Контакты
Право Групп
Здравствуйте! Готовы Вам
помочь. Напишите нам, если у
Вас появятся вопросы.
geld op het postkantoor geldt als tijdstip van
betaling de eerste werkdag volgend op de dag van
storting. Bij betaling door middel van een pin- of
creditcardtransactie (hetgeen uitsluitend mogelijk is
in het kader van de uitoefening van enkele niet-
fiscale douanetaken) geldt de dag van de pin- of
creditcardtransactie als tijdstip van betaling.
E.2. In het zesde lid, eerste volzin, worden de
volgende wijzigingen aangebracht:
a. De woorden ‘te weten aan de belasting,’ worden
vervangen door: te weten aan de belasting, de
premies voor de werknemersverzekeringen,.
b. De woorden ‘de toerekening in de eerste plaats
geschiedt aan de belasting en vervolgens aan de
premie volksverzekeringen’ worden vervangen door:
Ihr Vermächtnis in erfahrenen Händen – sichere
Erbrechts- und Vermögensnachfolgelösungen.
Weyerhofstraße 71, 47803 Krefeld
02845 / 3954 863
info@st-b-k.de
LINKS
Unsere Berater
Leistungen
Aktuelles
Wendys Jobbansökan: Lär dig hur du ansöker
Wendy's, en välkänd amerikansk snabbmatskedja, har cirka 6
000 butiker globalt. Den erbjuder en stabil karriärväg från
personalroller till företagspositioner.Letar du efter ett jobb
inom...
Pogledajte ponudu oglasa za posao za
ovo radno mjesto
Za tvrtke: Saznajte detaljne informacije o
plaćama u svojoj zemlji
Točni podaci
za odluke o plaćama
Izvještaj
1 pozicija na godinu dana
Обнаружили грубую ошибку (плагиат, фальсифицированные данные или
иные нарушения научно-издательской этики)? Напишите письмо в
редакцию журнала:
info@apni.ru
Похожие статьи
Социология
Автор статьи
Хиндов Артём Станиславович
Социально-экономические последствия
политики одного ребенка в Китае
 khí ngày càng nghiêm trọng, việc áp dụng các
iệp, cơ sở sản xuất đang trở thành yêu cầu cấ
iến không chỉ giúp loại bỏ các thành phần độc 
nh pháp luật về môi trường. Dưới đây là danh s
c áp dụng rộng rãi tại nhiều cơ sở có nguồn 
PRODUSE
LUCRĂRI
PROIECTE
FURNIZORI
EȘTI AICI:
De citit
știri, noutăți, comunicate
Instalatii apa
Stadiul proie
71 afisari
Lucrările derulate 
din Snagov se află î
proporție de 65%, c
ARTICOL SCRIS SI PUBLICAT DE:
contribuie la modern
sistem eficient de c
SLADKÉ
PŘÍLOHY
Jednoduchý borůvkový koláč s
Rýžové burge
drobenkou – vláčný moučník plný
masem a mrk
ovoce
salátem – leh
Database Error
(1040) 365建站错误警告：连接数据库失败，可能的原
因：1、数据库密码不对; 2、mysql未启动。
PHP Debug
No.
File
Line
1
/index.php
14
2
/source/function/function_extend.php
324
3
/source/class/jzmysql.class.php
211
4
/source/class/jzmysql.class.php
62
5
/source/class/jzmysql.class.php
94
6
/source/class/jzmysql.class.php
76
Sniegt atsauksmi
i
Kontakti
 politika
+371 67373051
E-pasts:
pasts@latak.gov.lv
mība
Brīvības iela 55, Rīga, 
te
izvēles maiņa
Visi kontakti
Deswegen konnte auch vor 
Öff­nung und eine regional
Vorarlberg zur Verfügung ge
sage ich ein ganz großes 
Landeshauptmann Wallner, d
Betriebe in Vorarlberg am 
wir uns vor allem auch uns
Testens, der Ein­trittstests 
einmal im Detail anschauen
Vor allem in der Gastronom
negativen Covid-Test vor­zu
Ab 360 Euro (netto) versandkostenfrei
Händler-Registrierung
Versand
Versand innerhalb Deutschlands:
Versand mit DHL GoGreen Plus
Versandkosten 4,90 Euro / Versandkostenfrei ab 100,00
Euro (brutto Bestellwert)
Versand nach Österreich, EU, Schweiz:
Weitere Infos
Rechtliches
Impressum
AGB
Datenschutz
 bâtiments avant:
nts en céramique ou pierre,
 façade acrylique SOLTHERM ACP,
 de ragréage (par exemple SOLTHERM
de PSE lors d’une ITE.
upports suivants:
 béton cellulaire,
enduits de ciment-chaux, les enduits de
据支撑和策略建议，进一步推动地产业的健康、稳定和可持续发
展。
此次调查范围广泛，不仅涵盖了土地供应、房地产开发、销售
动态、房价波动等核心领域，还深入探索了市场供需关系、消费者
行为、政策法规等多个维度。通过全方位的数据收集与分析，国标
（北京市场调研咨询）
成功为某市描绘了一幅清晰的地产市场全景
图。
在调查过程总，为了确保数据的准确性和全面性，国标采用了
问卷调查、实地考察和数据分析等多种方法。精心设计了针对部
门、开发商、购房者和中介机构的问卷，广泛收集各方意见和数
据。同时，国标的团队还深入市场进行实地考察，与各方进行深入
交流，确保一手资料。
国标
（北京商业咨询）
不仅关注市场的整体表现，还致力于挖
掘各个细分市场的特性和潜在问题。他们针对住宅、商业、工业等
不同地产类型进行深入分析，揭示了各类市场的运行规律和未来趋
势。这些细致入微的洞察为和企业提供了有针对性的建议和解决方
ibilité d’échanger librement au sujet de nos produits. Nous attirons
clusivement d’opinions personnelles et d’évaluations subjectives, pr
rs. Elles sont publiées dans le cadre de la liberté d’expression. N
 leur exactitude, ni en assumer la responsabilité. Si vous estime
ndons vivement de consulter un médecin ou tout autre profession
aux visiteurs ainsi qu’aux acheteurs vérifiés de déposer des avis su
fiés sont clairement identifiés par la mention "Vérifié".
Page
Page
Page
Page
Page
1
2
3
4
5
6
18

#####

Problem » The data above should be reproduced in full, word for word.

Task response »
Контакты
Право Групп
Здравствуйте! Готовы Вам
помочь. Напишите нам, если у
Вас появятся вопросы.
geld op het postkantoor geldt als tijdstip van
betaling de eerste werkdag volgend op de dag van
storting. Bij betaling door middel van een pin- of
creditcardtransactie (hetgeen uitsluitend mogelijk is
in het kader van de uitoefening van enkele niet-
fiscale douanetaken) geldt de dag van de pin- of
creditcardtransactie als tijdstip van betaling.
E.2. In het zesde lid, eerste volzin, worden de
volgende wijzigingen aangebracht:
a. De woorden ‘te weten aan de belasting,’ worden
vervangen door: te weten aan de belasting, de
premies voor de werknemersverzekeringen,.
b. De woorden ‘de toerekening in de eerste plaats
geschiedt aan de belasting en vervolgens aan de
premie volksverzekeringen’ worden vervangen door:
Ihr Vermächtnis in erfahrenen Händen – sichere
Erbrechts- und Vermögensnachfolgelösungen.
Weyerhofstraße 71, 47803 Krefeld
02845 / 3954 863
info@st-b-k.de
LINKS
Unsere Berater
Leistungen
Aktuelles
Wendys Jobbansökan: Lär dig hur du ansöker
Wendy's, en välkänd amerikansk snabbmatskedja, har cirka 6
000 butiker globalt. Den erbjuder en stabil karriärväg från
personalroller till företagspositioner.Letar du efter ett jobb
inom...
Pogledajte ponudu oglasa za posao za
ovo radno mjesto
Za tvrtke: Saznajte detaljne informacije o
plaćama u svojoj zemlji
Točni podaci
za odluke o plaćama
Izvještaj
1 pozicija na godinu dana
Обнаружили грубую ошибку (плагиат, фальсифицированные данные или
иные нарушения научно-издательской этики)? Напишите письмо в
редакцию журнала:
info@apni.ru
Похожие статьи
Социология
Автор статьи
Хиндов Артём Станиславович
Социально-экономические последствия
политики одного ребенка в Китае
 khí ngày càng nghiêm trọng, việc áp dụng các
iệp, cơ sở sản xuất đang trở thành yêu cầu cấ
iến không chỉ giúp loại bỏ các thành phần độc 
nh pháp luật về môi trường. Dưới đây là danh s
c áp dụng rộng rãi tại nhiều cơ sở có nguồn 
PRODUSE
LUCRĂRI
PROIECTE
FURNIZORI
EȘTI AICI:
De citit
știri, noutăți, comunicate
Instalatii apa
Stadiul proie
71 afisari
Lucrările derulate 
din Snagov se află î
proporție de 65%, c
ARTICOL SCRIS SI PUBLICAT DE:
contribuie la modern
sistem eficient de c
SLADKÉ
PŘÍLOHY
Jednoduchý borůvkový koláč s
Rýžové burge
drobenkou – vláčný moučník plný
masem a mrk
ovoce
salátem – leh
Database Error
(1040) 365建站错误警告：连接数据库失败，可能的原
因：1、数据库密码不对; 2、mysql未启动。
PHP Debug
No.
File
Line
1
/index.php
14
2
/source/function/function_extend.php
324
3
/source/class/jzmysql.class.php
211
4
/source/class/jzmysql.class.php
62
5
/source/class/jzmysql.class.php
94
6
/source/class/jzmysql.class.php
76
Sniegt atsauksmi
i
Kontakti
 politika
+371 67373051
E-pasts:
pasts@latak.gov.lv
mība
Brīvības iela 55, Rīga, 
te
izvēles maiņa
Visi kontakti
Deswegen konnte auch vor 
Öff­nung und eine regional
Vorarlberg zur Verfügung ge
sage ich ein ganz großes 
Landeshauptmann Wallner, d
Betriebe in Vorarlberg am 
wir uns vor allem auch uns
Testens, der Ein­trittstests 
einmal im Detail anschauen
Vor allem in der Gastronom
negativen Covid-Test vor­zu
Ab 360 Euro (netto) versandkostenfrei
Händler-Registrierung
Versand
Versand innerhalb Deutschlands:
Versand mit DHL GoGreen Plus
Versandkosten 4,90 Euro / Versandkostenfrei ab 100,00
Euro (brutto Bestellwert)
Versand nach Österreich, EU, Schweiz:
Weitere Infos
Rechtliches
Impressum
AGB
Datenschutz
 bâtiments avant:
nts en céramique ou pierre,
 façade acrylique SOLTHERM ACP,
 de ragréage (par exemple SOLTHERM
de PSE lors d’une ITE.
upports suivants:
 béton cellulaire,
enduits de ciment-chaux, les enduits de
据支撑和策略建议，进一步推动地产业的健康、稳定和可持续发
展。
此次调查范围广泛，不仅涵盖了土地供应、房地产开发、销售
动态、房价波动等核心领域，还深入探索了市场供需关系、消费者
行为、政策法规等多个维度。通过全方位的数据收集与分析，国标
（北京市场调研咨询）
成功为某市描绘了一幅清晰的地产市场全景
图。
在调查过程总，为了确保数据的准确性和全面性，国标采用了
问卷调查、实地考察和数据分析等多种方法。精心设计了针对部
门、开发商、购房者和中介机构的问卷，广泛收集各方意见和数
据。同时，国标的团队还深入市场进行实地考察，与各方进行深入
交流，确保一手资料。
国标
（北京商业咨询）
不仅关注市场的整体表现，还致力于挖
掘各个细分市场的特性和潜在问题。他们针对住宅、商业、工业等
不同地产类型进行深入分析，揭示了各类市场的运行规律和未来趋
势。这些细致入微的洞察为和企业提供了有针对性的建议和解决方
ibilité d’échanger librement au sujet de nos produits. Nous attirons
clusivement d’opinions personnelles et d’évaluations subjectives, pr
rs. Elles sont publiées dans le cadre de la liberté d’expression. N
 leur exactitude, ni en assumer la responsabilité. Si vous estime
ndons vivement de consulter un médecin ou tout autre profession
aux visiteurs ainsi qu’aux acheteurs vérifiés de déposer des avis su
fiés sont clairement identifiés par la mention "Vérifié".
Page
Page
Page
Page
Page
1
2
3
4
5
6
18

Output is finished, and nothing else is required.